Key Characteristics:
- High Throughput: It's optimized to process massive amounts of data efficiently.
- High Latency: There is a significant delay between when data is generated and when the results are available because the job runs on a schedule (e.g., hourly, daily). It is not real-time.
- Bounded Data: It operates on a finite, static dataset (e.g., "all the sales from yesterday").
Use Cases:
- Generating end-of-day financial reports.
- Large-scale ETL (Extract, Transform, Load) jobs to populate a data warehouse.
- Calculating complex analytics over a large historical dataset.
- Training machine learning models.
Common Technologies:
- Hadoop MapReduce: The original, foundational framework for distributed batch processing.
- Apache Spark: A more modern, faster, and more general-purpose framework that has largely superseded MapReduce for most batch tasks due to its in-memory processing capabilities.

3.4.b Stream Processing

Stream processing is a method where data is processed continuously, event-by-event, as it arrives. It operates on data that is in motion.

Analogy: Washing each dish immediately after you finish eating. You process each item (data event) as it comes, in near real-time.
Key Characteristics:
- Low Latency: It's designed to provide results within milliseconds or seconds of the data arriving.
- Real-Time: It enables immediate reaction to events.
- Unbounded Data: It operates on a potentially infinite stream of data with no defined end (e.g., a continuous stream of sensor data or website clicks).
Use Cases:
- Real-time fraud detection in credit card transactions.
- Live monitoring of user activity on a website (clickstream analysis).
- Real-time analytics dashboards.
- Alerting on anomalies from system logs or IoT sensor data.
Common Technologies:
- Apache Flink: A powerful stream processing framework known for its performance and robust state management.
- Apache Spark Streaming / Structured Streaming: Spark's modules for a processing live data streams (often using a "micro-batch" approach).
- Kafka Streams: A client library for building real-time applications and microservices that process data directly from Kafka topics.

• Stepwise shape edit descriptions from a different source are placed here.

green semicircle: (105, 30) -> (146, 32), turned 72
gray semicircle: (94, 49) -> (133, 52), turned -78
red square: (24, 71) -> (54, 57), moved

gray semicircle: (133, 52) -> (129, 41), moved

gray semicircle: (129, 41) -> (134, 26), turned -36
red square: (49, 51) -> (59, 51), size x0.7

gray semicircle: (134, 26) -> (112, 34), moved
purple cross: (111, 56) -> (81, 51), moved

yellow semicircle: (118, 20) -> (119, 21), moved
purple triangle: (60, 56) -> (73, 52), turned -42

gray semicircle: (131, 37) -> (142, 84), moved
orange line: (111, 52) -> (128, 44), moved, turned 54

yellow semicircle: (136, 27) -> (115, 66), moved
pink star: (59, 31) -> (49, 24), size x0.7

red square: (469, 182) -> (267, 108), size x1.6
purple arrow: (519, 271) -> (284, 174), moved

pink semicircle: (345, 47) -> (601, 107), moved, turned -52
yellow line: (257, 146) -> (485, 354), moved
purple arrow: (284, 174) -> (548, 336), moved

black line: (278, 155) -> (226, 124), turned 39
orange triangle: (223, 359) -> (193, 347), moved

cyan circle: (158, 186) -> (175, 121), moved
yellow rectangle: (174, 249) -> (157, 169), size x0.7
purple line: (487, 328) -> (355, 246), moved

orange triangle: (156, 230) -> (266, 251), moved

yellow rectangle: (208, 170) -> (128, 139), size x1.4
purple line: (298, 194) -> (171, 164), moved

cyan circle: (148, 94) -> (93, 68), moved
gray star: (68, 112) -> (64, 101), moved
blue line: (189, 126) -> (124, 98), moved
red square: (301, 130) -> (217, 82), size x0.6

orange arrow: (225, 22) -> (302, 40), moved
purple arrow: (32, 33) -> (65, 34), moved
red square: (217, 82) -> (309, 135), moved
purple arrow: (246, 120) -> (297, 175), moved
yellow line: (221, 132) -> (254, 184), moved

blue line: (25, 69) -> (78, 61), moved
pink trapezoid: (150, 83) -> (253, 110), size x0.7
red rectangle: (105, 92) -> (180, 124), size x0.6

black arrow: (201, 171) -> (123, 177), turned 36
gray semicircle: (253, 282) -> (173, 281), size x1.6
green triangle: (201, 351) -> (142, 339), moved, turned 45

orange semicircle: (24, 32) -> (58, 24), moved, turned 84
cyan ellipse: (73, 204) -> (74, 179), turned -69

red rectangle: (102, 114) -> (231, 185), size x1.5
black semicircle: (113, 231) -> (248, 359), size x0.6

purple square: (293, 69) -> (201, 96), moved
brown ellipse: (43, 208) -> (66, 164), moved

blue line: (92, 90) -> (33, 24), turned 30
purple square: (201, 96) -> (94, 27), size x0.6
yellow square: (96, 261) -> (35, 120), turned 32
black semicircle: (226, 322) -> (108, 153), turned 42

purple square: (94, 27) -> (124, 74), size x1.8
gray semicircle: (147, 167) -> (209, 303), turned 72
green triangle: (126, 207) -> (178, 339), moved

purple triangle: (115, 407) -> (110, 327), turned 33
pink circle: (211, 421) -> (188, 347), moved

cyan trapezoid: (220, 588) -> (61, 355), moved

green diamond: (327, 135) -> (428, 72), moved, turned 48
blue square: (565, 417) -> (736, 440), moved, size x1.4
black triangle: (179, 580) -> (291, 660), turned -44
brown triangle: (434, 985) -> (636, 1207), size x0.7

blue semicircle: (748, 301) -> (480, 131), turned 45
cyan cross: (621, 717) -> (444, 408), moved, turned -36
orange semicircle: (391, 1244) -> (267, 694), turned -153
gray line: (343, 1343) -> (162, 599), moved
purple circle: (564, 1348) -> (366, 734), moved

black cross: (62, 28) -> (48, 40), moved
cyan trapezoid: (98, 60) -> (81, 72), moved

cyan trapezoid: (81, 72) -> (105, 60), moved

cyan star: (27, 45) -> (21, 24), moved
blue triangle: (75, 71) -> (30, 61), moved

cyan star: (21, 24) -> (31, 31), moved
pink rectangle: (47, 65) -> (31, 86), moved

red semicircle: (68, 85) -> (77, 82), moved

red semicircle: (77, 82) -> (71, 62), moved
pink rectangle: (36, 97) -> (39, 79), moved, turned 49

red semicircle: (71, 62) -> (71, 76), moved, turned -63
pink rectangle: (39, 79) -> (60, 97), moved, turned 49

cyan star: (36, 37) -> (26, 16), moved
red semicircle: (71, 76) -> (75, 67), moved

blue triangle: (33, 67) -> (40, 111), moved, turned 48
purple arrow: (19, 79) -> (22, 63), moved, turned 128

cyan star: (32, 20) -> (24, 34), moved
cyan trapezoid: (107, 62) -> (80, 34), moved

Comparison: Batch vs. Stream

Feature	Batch Processing	Stream Processing
Data Scope	Bounded, large, static datasets	Unbounded, continuous data streams
Latency	High (minutes to hours)	Low (milliseconds to seconds)
Throughput	Optimized for high bulk throughput	Optimized for low-latency event processing
Analysis	Complex, deep analysis	Simple analysis, aggregations, filtering

Summary for an Interview

Understand the fundamental difference: Batch processes large, finite datasets with high latency, while Stream processes unbounded data continuously with low latency.
Be able to choose the right model for a given task. For example, "To generate our weekly user engagement report, we'll run a nightly batch job using Apache Spark. To detect fraudulent transactions as they happen, we need a stream processing solution using Apache Flink."
Acknowledge that many complex systems use both models. For example, a streaming pipeline for real-time dashboards and a separate batch pipeline for more accurate, in-depth historical analysis (this is often called a "Lambda Architecture").